There are more algorythms, some of thoese can be found there:
http://www.avotaynu.com/soundex.html
http://www.statcan.ca/english/research/85-602-XIE/85-602-XIE.pdf

This function is based on 'New York State Identification and Intelligence System (NYSIIS) Phonetic Encoder' algorythm from
http://www.dropby.com/NYSIIS.html

Algorythm:
( 1) remove all 'S' and 'Z' chars from the end of the surname
( 2) transcode initial strings
MAC => MC
PF => F
( 3) Transcode trailing strings as follows,
IX => IC
EX => EC
YE,EE,IE => Y
NT,ND => D
( 4) transcode 'EV' to 'EF' if not at start of name
( 5) use first character of name as first character of key
( 6) remove any 'W' that follows a vowel
( 7) replace all vowels with 'A'
( 8) transcode 'GHT' to 'GT'
( 9) transcode 'DG' to 'G'
(10) transcode 'PH' to 'F'
(11) if not first character, eliminate all 'H' preceded or followed by a vowel
(12) change 'KN' to 'N', else 'K' to 'C'
(13) if not first character, change 'M' to 'N'
(14) if not first character, change 'Q' to 'G'
(15) transcode 'SH' to 'S'
(16) transcode 'SCH' to 'S'
(17) transcode 'YW' to 'Y'
(18) if not first or last character, change 'Y' to 'A'
(19) transcode 'WR' to 'R'
(20) if not first character, change 'Z' to 'S'
(21) transcode terminal 'AY' to 'Y'
(22) remove traling vowels
(23) collapse all strings of repeated characters
(24) if first char of original surname was a vowel, append it to the code

Code:
Code:
CREATE FUNCTION dbo.SoundexAplhaFunction( @instring VARCHAR(50) )
RETURNS VARCHAR(50)
AS
BEGIN

    DECLARE @cKey VARCHAR(50),
            @cChar VARCHAR(3),
            @cChars VARCHAR(3),
            @cVowels VARCHAR(10),
            @cFirst_char CHAR(1),
            @cResult VARCHAR(10)

    DECLARE @i integer

    /* vowels */
    SELECT @cVowels = 'AEIOU'

    /* trim all spaces */
    SELECT @instring = REPLACE( @instring, ' ', '' )
    SELECT @instring = UPPER( @instring )

    /* save first char */
    SELECT @cFirst_char = LEFT( @instring, 1 )

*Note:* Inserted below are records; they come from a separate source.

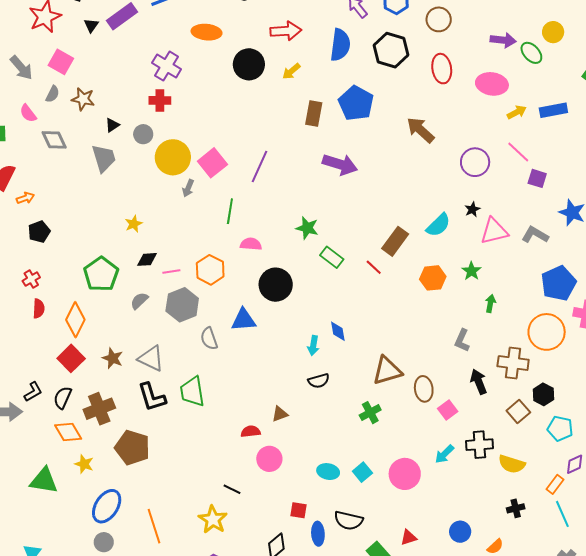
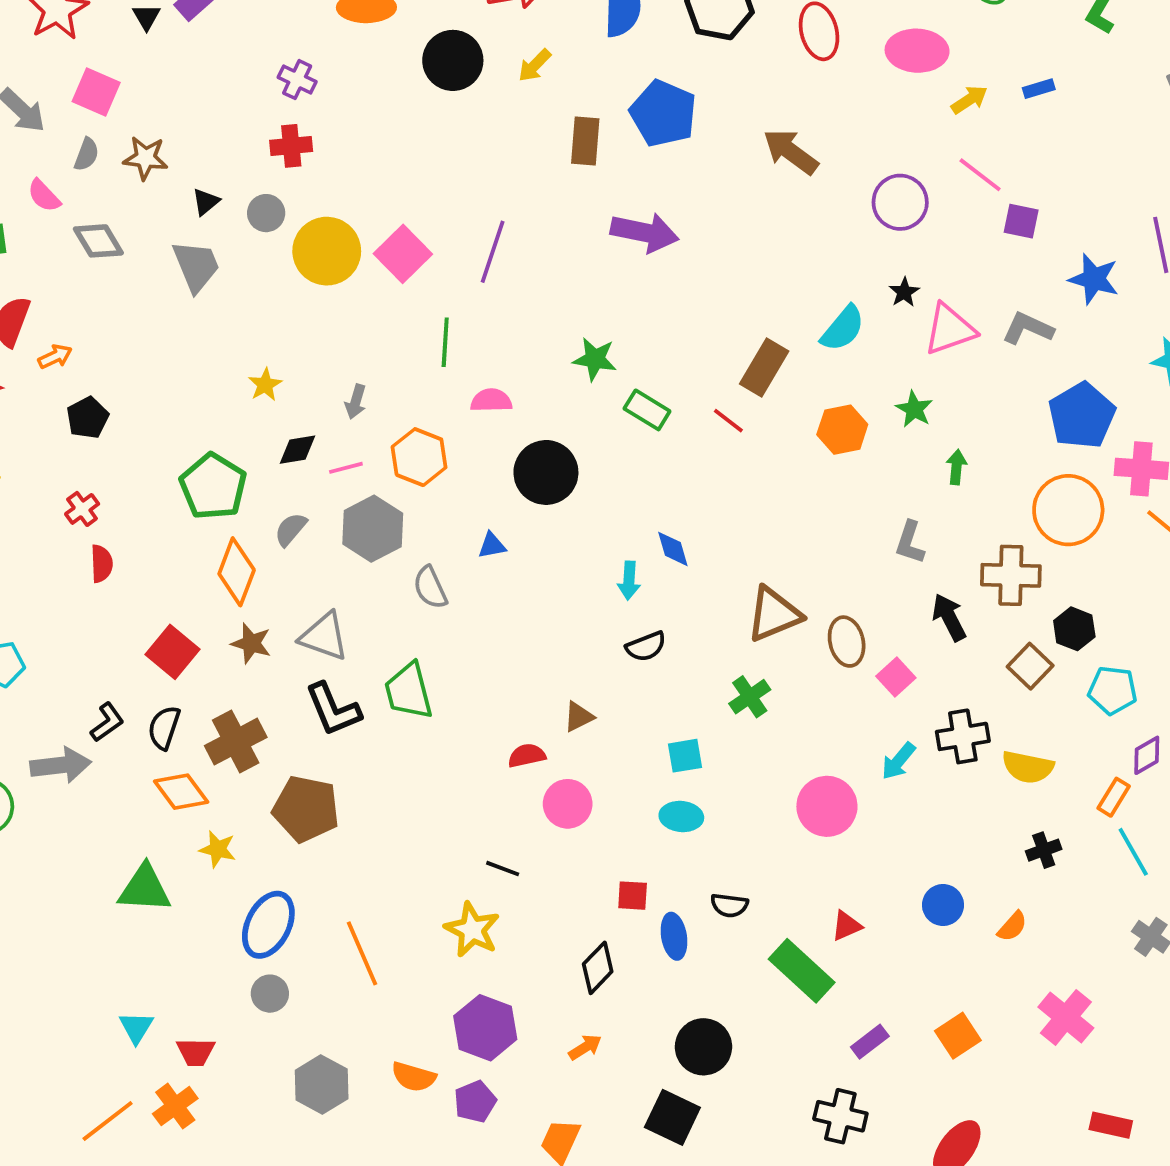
purple cross: (167, 66) -> (297, 80), size x0.7
blue rectangle: (553, 110) -> (1039, 89), size x0.6
gray arrow: (188, 188) -> (356, 402), moved
orange diamond: (75, 320) -> (237, 572), moved
blue triangle: (244, 320) -> (492, 545), size x0.6
cyan square: (362, 472) -> (685, 756), moved, turned 36
black semicircle: (348, 520) -> (729, 905), size x0.7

    /* ( 1) remove all 'S' and 'Z' chars from the end of the surname */
    SELECT @i = LEN( @instring )
    WHILE SUBSTRING( @instring, @i, 1 ) IN ( 'S', 'Z' )
        SELECT @i = @i - 1
    SELECT @instring = LEFT( @instring, @i )

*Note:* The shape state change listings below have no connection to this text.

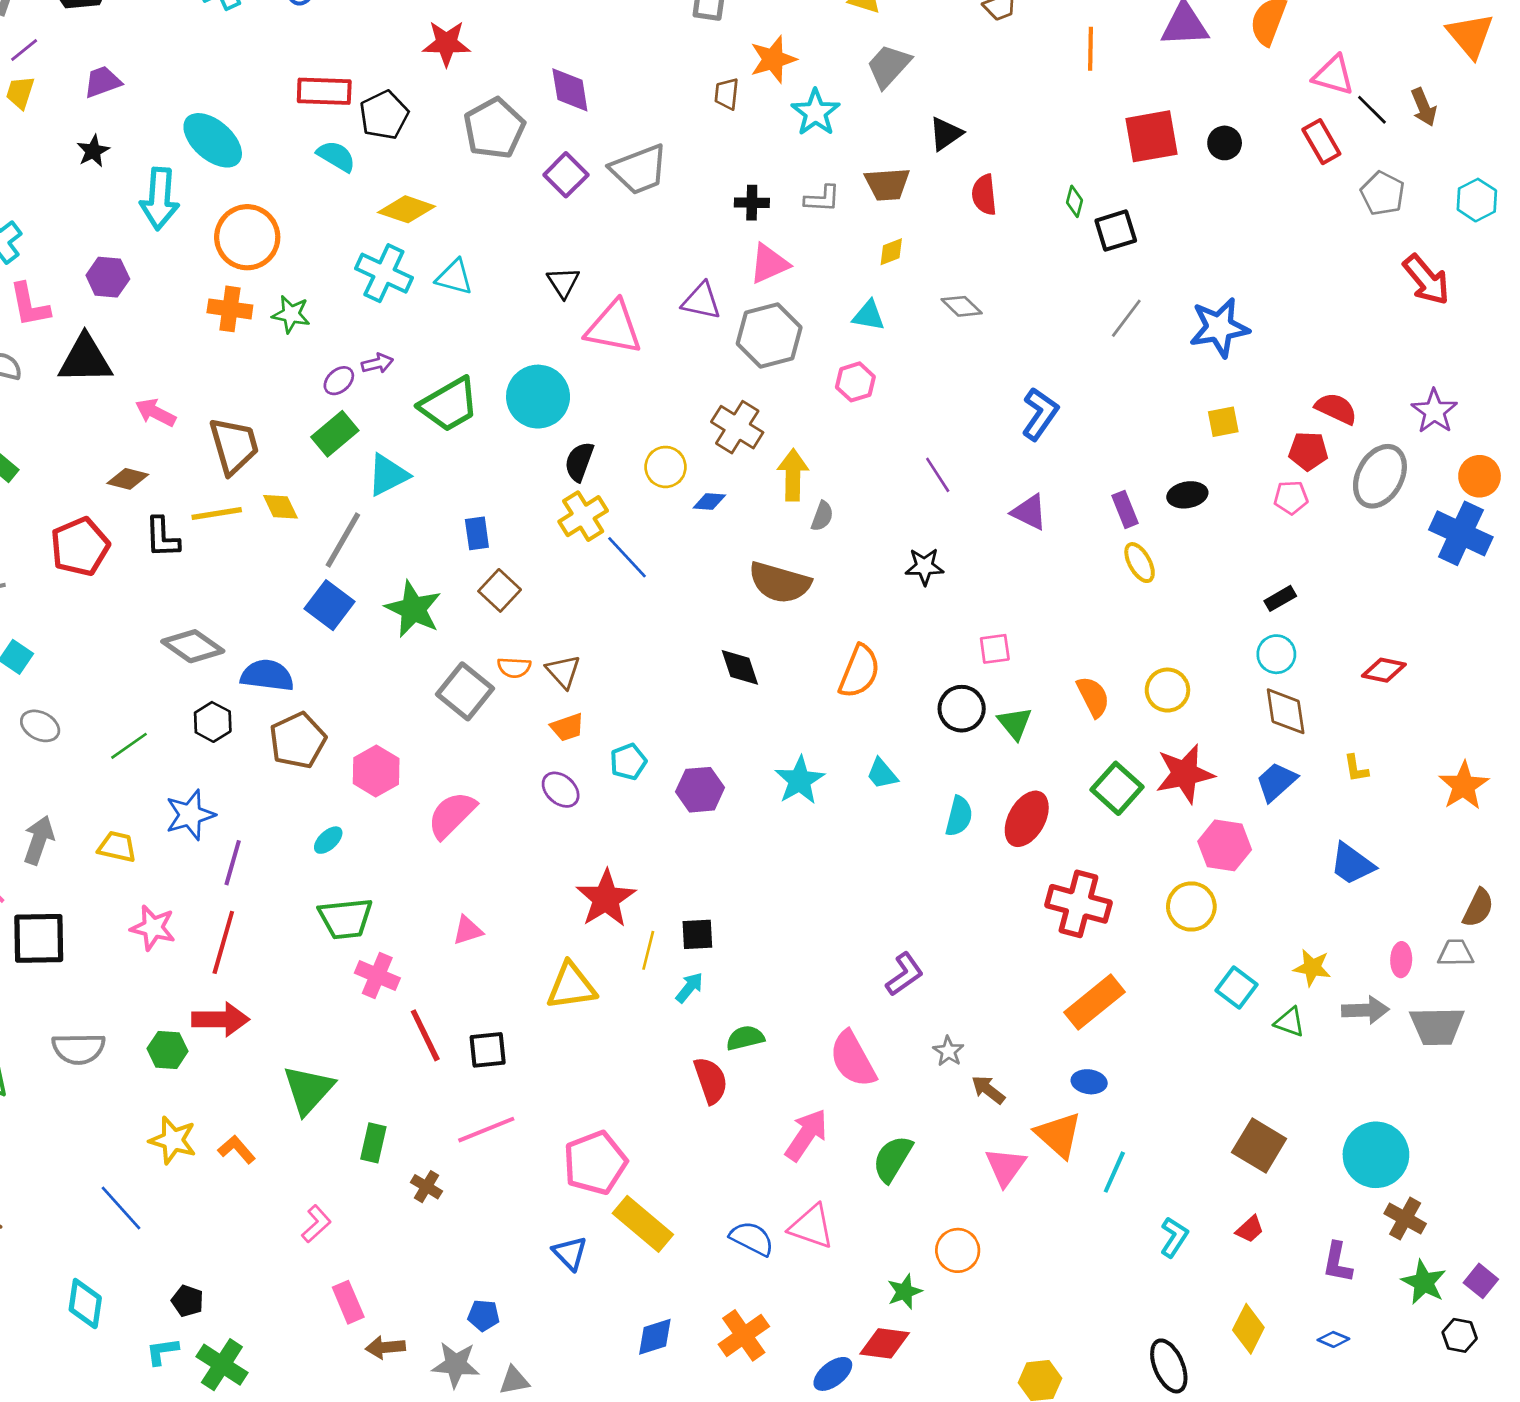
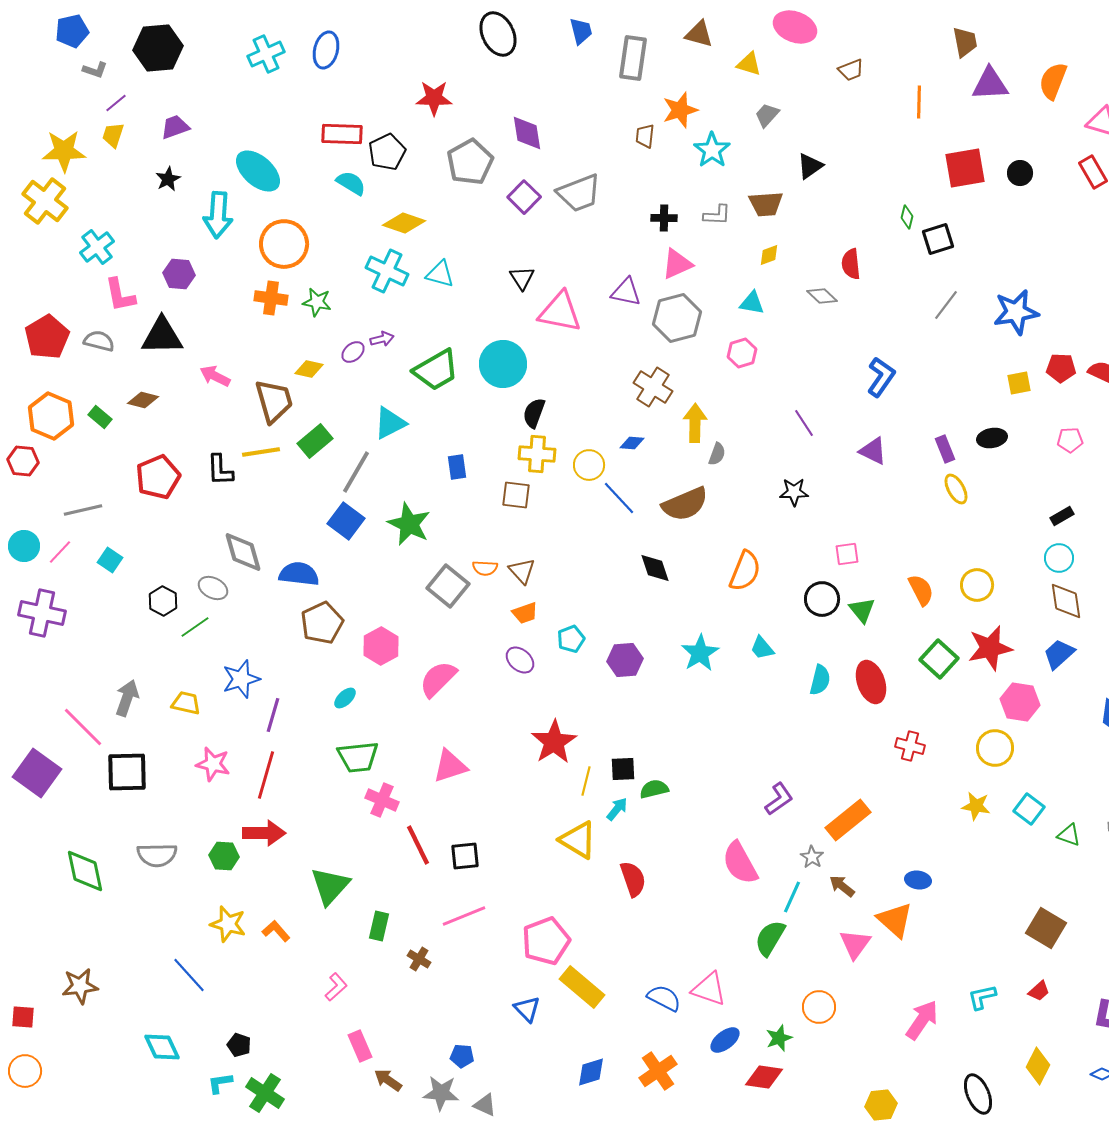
gray trapezoid: (889, 66) -> (767, 115), size x0.7
red semicircle: (984, 195) -> (851, 264), moved
green rectangle: (335, 434) -> (315, 441), moved
red pentagon: (1308, 451) -> (1061, 368), moved
yellow circle: (666, 467) -> (589, 465), moved
brown diamond: (128, 479) -> (143, 400), moved
yellow diamond: (280, 507) -> (309, 369), moved, turned -52
yellow cross: (583, 516) -> (537, 454), turned 36
blue line: (627, 557) -> (619, 498), moved
brown semicircle: (780, 582) -> (685, 504), turned -39
brown square: (500, 590) -> (516, 495), moved, turned -36
gray diamond: (193, 646) -> (243, 552), turned 39
black hexagon: (213, 722) -> (163, 601), moved
gray ellipse: (40, 726) -> (213, 588), moved
red ellipse: (1027, 819) -> (871, 682), turned -48
red cross: (1078, 904) -> (910, 746), size x0.6
pink triangle: (468, 930) -> (450, 766), size x1.5
yellow star: (1312, 968) -> (976, 806), moved
yellow triangle: (571, 986) -> (578, 840), moved, turned 39
orange rectangle: (1094, 1002) -> (848, 820), moved
green semicircle: (745, 1038) -> (654, 789), moved
pink arrow: (806, 1135) -> (922, 1020), moved
cyan line: (1114, 1172) -> (792, 897), moved
cyan L-shape: (1174, 1237) -> (982, 997), turned -136
cyan diamond: (85, 1304) -> (162, 1047), turned -33
brown arrow: (385, 1347) -> (388, 1080), turned 40
blue ellipse: (833, 1374) -> (725, 1040), moved
gray triangle: (514, 1381) -> (485, 1105), turned 35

     /* ( 2) transcode initial strings */
    /*      MAC => MC                 */
    /*      PF => F                     */
    SELECT @instring = CASE
                            WHEN LEFT( @instring, 3 ) = 'MAC' THEN 'MC' + SUBSTRING( @instring, 3, LEN( @instring ) )
                            WHEN LEFT( @instring, 2 ) = 'PF' THEN 'F' + SUBSTRING( @instring, 3, LEN( @instring ) )
                            ELSE @instring    -- do nothing
                       END

    /* ( 3) Transcode trailing strings as follows */
    /*      IX       => IC                        */
    /*      EX       => EC                        */
    /*      YE,EE,IE => Y                         */
    /*      NT,ND    => D                         */
    SELECT @instring = CASE
                            WHEN RIGHT( @instring, 2 ) = 'IX' THEN LEFT( @instring, LEN( @instring ) - 2 ) + 'IC'
                            WHEN RIGHT( @instring, 2 ) = 'EX' THEN LEFT( @instring, LEN( @instring ) - 2 ) + 'EC'
                            WHEN RIGHT( @instring, 2 ) IN ( 'YE', 'EE', 'IE' ) THEN LEFT( @instring, LEN( @instring ) - 2 ) + 'Y'
                            WHEN RIGHT( @instring, 2 ) IN ( 'NT', 'ND' ) THEN LEFT( @instring, LEN( @instring ) - 2 ) + 'D'
                            ELSE @instring    -- do nothing
                       END

    /* the step ( 4) I moved to begining of WHILE ... END below */

    /* ( 5) use first character of name as first character of key */
    /* SELECT @cKey = LEFT( @instring, 1 ) */
    /* don't now, what they thing with this, but with @cKey = '' it seems to be working */
    SELECT @cKey = ''


    SELECT @i = 1
    /* while not end of @instring */
    WHILE SUBSTRING( @instring, @i, 1 ) > ''
    BEGIN
        SELECT @cChars = SUBSTRING( @instring, @i, 3 )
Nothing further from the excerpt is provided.